**Task description:** Return, exactly as written, all lines from the line containing "n landen en opstijgen nu niet" to the end of the entries below, with both ends included.
--------------------
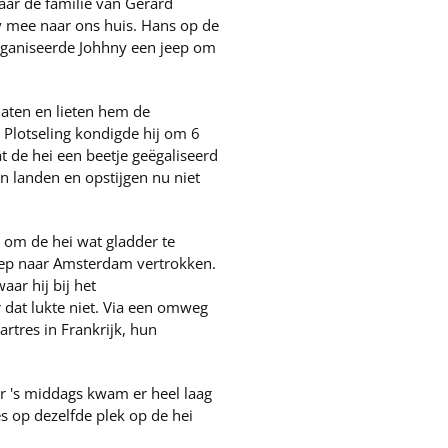
ar de familie van Gerard
 mee naar ons huis. Hans op de
organiseerde Johhny een jeep om
 aten en lieten hem de
 Plotseling kondigde hij om 6
t de hei een beetje geëgaliseerd
n landen en opstijgen nu niet
 om de hei wat gladder te
eep naar Amsterdam vertrokken.
ar hij bij het
dat lukte niet. Via een omweg
tres in Frankrijk, hun
 's middags kwam er heel laag
s op dezelfde plek op de hei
--------------------
**Result of the task:**
n landen en opstijgen nu niet
 om de hei wat gladder te
eep naar Amsterdam vertrokken.
ar hij bij het
dat lukte niet. Via een omweg
tres in Frankrijk, hun
 's middags kwam er heel laag
s op dezelfde plek op de hei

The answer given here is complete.